Hinter geschlossenen Türen haben sich die Ratspolitiker entschieden: Das Nürnberger Unternehmen Rödl & Partner wird die Stadt bei der Haushaltssanierung unterstützen. Bei einem seit Jahren defizitären Haushalt – aktuell klafft im Etat ein Loch von fast 28 Millionen Euro – haben sich die Fraktionen zu diesem Schritt entschlossen. Sie erhoffen sich von den Beratern eine Potenzial-Analyse. Das heißt: Jeder Bereich im Rathaus soll akribisch auf Einsparmöglichkeiten durchleuchtet werden.

Wann die Wirtschaftsprüfer ins Rathaus einziehen werden, steht noch nicht fest. Der Auftrag an das Unternehmen wird voraussichtlich erst Mitte nächsten Monats das Grevenbroicher Verwaltungsgebäude verlassen. Der Hintergrund: Bis dahin wird das Gutachten der Gemeindeprüfungsanstalt vorliegen, auf dessen Basis die Berater ans Werk gehen sollen. "Wir gehen davon aus, dass sie auf jeden Fall noch in diesem Jahr hier tätig werden", sagt Rathaussprecher Andreas Sterken.

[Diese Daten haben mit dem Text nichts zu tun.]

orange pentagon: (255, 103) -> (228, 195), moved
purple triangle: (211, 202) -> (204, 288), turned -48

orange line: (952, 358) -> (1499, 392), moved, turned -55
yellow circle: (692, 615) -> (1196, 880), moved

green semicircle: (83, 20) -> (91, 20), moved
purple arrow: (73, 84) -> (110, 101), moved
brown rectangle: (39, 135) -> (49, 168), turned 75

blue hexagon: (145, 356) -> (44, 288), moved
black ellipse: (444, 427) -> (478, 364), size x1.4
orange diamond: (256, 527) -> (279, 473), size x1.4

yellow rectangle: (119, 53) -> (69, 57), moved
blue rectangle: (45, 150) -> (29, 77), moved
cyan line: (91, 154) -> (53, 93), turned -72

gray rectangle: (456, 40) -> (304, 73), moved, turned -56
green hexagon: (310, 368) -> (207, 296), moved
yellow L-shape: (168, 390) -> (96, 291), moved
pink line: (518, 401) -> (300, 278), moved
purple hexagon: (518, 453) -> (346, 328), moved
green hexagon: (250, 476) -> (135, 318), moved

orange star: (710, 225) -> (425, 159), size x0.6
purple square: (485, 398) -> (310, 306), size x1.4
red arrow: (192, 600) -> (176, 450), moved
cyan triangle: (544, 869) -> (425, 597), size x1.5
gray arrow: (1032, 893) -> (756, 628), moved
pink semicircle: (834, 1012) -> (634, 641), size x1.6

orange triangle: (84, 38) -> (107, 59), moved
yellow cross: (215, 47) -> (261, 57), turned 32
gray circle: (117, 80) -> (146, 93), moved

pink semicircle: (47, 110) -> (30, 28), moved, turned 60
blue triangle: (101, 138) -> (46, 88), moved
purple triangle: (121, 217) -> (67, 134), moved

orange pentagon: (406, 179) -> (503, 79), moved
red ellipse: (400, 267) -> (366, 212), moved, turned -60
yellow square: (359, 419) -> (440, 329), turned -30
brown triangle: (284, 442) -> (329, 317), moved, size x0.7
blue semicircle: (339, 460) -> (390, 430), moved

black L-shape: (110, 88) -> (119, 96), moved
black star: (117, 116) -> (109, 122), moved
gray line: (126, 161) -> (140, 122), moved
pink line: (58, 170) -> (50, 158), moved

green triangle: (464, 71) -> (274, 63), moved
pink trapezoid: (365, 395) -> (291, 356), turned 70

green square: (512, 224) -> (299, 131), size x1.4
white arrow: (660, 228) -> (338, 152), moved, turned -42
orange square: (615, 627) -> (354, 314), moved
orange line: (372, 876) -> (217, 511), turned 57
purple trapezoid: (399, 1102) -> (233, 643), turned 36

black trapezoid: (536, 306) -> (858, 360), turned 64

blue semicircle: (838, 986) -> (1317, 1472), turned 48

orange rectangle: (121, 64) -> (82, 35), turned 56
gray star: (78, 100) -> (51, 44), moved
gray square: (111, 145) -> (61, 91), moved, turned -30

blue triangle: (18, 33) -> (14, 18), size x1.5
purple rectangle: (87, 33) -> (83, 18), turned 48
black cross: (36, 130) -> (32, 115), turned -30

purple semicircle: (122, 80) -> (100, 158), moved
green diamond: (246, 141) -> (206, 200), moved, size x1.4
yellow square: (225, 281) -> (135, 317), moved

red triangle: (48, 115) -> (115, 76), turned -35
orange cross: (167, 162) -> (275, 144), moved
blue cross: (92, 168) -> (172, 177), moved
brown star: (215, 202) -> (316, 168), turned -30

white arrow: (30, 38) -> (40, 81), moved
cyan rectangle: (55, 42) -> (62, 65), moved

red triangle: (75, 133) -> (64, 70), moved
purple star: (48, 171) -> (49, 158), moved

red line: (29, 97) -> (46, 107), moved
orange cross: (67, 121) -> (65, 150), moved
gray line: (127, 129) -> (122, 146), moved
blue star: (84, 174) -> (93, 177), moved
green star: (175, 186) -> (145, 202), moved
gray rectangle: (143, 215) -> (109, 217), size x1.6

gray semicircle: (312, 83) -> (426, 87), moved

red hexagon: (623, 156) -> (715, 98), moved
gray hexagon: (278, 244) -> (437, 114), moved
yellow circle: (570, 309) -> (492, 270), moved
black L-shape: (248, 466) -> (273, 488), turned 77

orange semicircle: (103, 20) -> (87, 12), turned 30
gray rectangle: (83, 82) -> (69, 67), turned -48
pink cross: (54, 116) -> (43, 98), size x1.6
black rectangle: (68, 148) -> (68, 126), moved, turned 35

In der Ruhrgebiets-Kommune Schwerte (49 000 Einwohner) sind die Berater bereits aktiv geworden. Und dort haben die Stadtverwalter gute Erfahrungen mit den "Externen" gemacht, wie Stadtsprecher Carsten Morgenthal betont. Die Vertreter von Rödl & Partner haben insgesamt 50 Vorschläge entwickelt, die in Schwerte seit 2008 konsequent umgesetzt werden.

Stoßrichtung: Rund 20 Millionen Euro sollen die Spartipps bis 2013 für den mit rund 28 Millionen Euro überschuldeten Haushalt bringen. Die Kommune sei mittlerweile auf einem guten Weg, meint Morgenthal: "Für unseren Kurs gab es ein dickes Lob von der Kommunalaufsicht. Sie bescheinigte uns, dass die Konsolidierung des Haushalts hier sehr ernsthaft betrieben wird."

Die Vorschläge in Schwerte reichten vom Einsparen einer Beigeordnetenstelle über die Einführung von Parkgebühren in der Innenstadt bis hin zur Gewerbesteuer-Erhöhung. Eines der größten Sparprojekte: die Schließung des defizitären Freizeit-Allwetterbades und der Verkauf des Grundstücks an einen Investor.

Rödl & Partner war eines von insgesamt vier Beratungsunternehmen, die sich dem Rat vorgestellt haben. Was die "Externen" kosten werden, bleibt vorerst geheim: Weder Politiker noch Stadtverwalter wollen sich derzeit zum Honorar äußern. Fest steht, dass es für die Wirtschaftsberater keine Tabus in Grevenbroich geben wird. In einer "Vorstellungs-Mappe" für den Rat haben sie bereits eine grobe Richtung skizziert. Darin wurde festgestellt, dass die Liegenschaften der Stadt (wie Erfthalle oder Haus Neurath) zu den größten Geldschluckern zählen. Übrigens gleich neben den Grünanlagen, zu denen auch die 16 städtischen Friedhöfe gehören.